Well I think we'll be heading out today since we really need to get moving North- can't beleive how late it's gotten. Only problem is... there is NO wind. The calm weather we've been enjoying the whole time we've been here that has led to incredible diving and beauty is still with us- now we need wind to sail around Cuba and over to Florida. We've decided to try and motor and hope for wind since we can't wait forever.
I haven't been feeling too motivated to write anything on the blog, I guess since I was trying to just savor these last dives. I've just loved it here. The West side has the largest city of Georgetown with good stores, lots of cruise ships on certain days and lots of activity. The diving was ho-hum. There are free moorings here and it's free to check in and out of the Caymans. Everyone has been so nice and the island is full of flowers, pretty landscaping and mockingbirds. The mockingbird is on the penny here so they must be really common. I love the non- 3rd world feel. We both agree that this has been a good transition for us. The Caymans are expensive but we've barely spent any money here except on groceries and the prices weren't that bad for great food. They give you fuel duty free when you check out. We bought a book that describes all the dive sites and maps them out. This place is great!
The North side of the island has a large sound protected by a barrier reef and it's just beautiful. The wall is right on the other side of the barrier reef and there are free dive moorings encircling this whole island- not to mention Little Cayman and Cayman Brac which are 75 miles East of here. We don't have time to go to those this time. The the diving is world class in all 3 islands. We did what we could anyway and can't wait to come back here. There is no spearfishing here and I don't even think you can take conch or lobster but I'm not sure. It would be out of season right now anyway. Needless to say, because of these rules, there are conch all over the place, huge lobster roaming around all day and loads of fish.

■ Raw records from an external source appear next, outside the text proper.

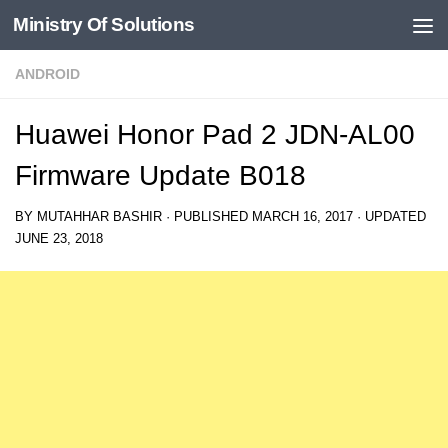
Ministry Of Solutions
Skip to content
ANDROID
Huawei Honor Pad 2 JDN-AL00
Firmware Update B018
BY
MUTAHHAR BASHIR
· PUBLISHED
MARCH 16, 2017
· UPDATED
JUNE 23, 2018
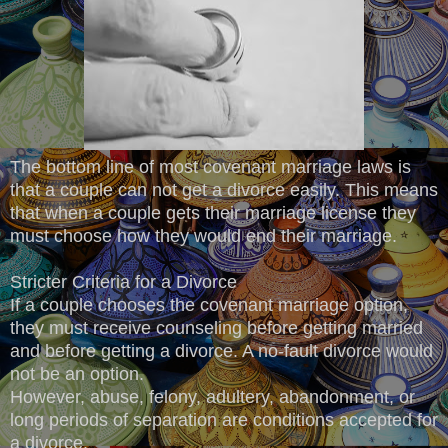
The bottom line of most covenant marriage laws is
that a couple can not get a divorce easily. This means
that when a couple gets their marriage license they
must choose how they would end their marriage.
Stricter Criteria for a Divorce
If a couple chooses the covenant marriage option,
they must receive counseling before getting married
and before getting a divorce. A no-fault divorce would
not be an option.
However, abuse, felony, adultery, abandonment, or
long periods of separation are conditions accepted for
a divorce.​​​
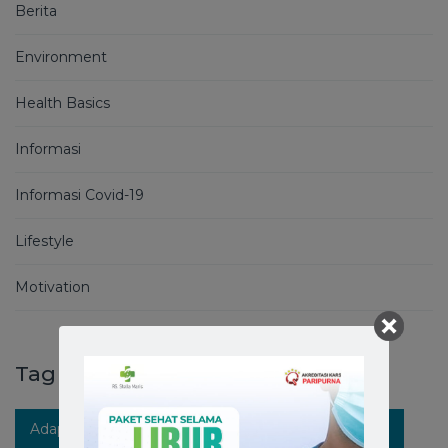
Berita
Environment
Health Basics
Informasi
Informasi Covid-19
Lifestyle
Motivation
Tag
Adaptasi Kebiasaan Baru
Berita RS Stella Maris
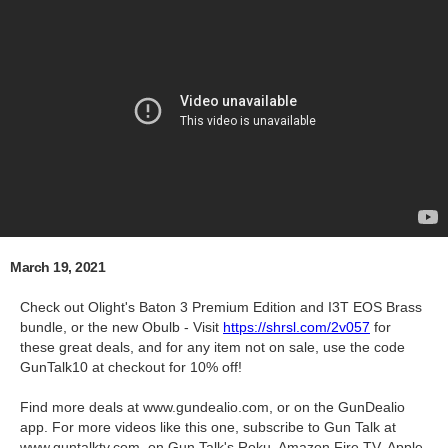
March 19, 2021
Check out Olight's Baton 3 Premium Edition and I3T EOS Brass
bundle, or the new Obulb - Visit
https://shrsl.com/2v057
for
these great deals, and for any item not on sale, use the code
GunTalk10 at checkout for 10% off!
Find more deals at www.gundealio.com, or on the GunDealio
app. For more videos like this one, subscribe to Gun Talk at
www.guntalktv.com, on Gun Talk's Roku, Amazon Fire TV, Apple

I read that the people of the Caymans decided that they were going to make their island more tourist based instead of sustenance living like many of the others in the Caribbean, so consequently, the reefs are in great shape and they are full of life.
Swimming with the stingrays is a thing here. It all started years ago when fishermen used to clean their catch and the rays would eat the scraps, then they became tame. Now, years later, there are 2 spots inside the barrier reef on the North side with gorgeous water where there are I don't even know how many stingrays that hang out there. Several boats per day come out to these spots, all of the people get in the water and the rays start swimming all around them. The boat guides feed them squid bait and that makes them swim all over you; it is a riot to watch and to feel them is even better. They are so soft and gentle and their eyes have always intrigued me. I got to "hold" one when one of the guys offered it to me. I'll certainly never get to do any of this anywhere else! Of course we were there on our own boat, anchored just yards away for a couple of days so we could enjoy them longer and that made it so nice.
The scuba dives we did were among the best ever. Of course the camera leaked in it's underwater case again on one of the deeper dives so for the rest of them, we didn't dare bring the camera. On one dive there were 2 huge turtles swimming together, very curious as usual as to what we were doing. They were within a few feet of us- I loved it! There is loads more to do here and North Sound is a magnificent place to dive and snorkel.
Anyway, that's pretty much the update on what we've been doing. With any luck, we'll get some puffs of wind in between motoring and the next entry will be from someplace in Florida. I don't think we're going to be able to stop at Dry Tortugas this time. It's just too late in the season now.